Exercise materials:
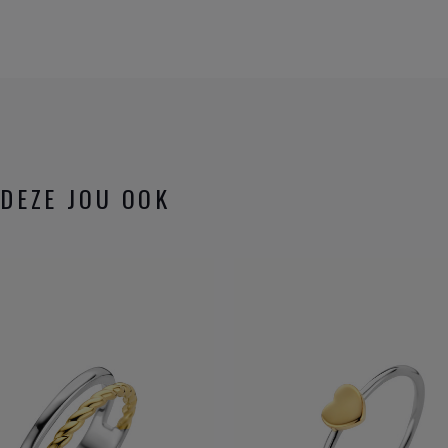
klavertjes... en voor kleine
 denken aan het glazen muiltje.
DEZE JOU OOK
---
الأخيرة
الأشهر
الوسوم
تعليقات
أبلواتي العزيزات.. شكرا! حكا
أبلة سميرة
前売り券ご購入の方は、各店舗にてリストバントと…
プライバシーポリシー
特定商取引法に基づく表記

Task requirements:
An exact copy of the lines above between the line holding "klavertjes... en voor kleine" and the line holding "DEZE JOU OOK", inclusive, is the whole answer.

Answer area:
klavertjes... en voor kleine
 denken aan het glazen muiltje.
DEZE JOU OOK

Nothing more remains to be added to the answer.